[Items listed in a dataset]
========

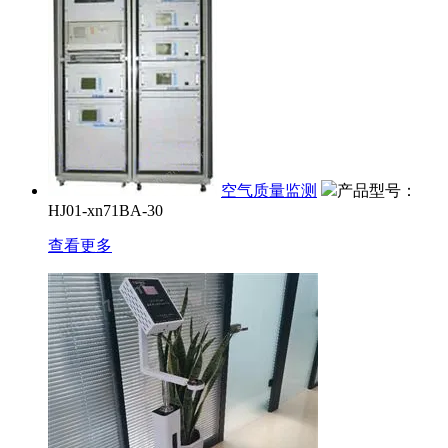
空气质量监测
产品型号：
HJ01-xn71BA-30
查看更多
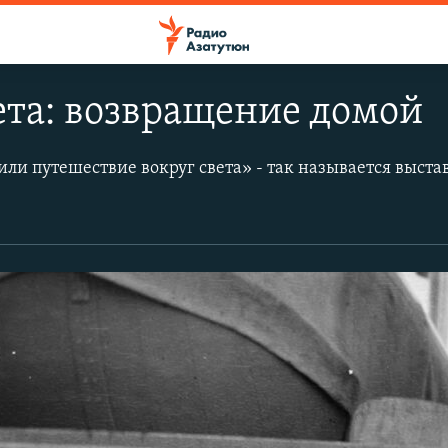
ета: возвращение домой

========

Your copy of the records must match them exactly, except that no pictures appear in it.

空气质量监测
产品型号：
HJ01-xn71BA-30
查看更多
ета: возвращение домой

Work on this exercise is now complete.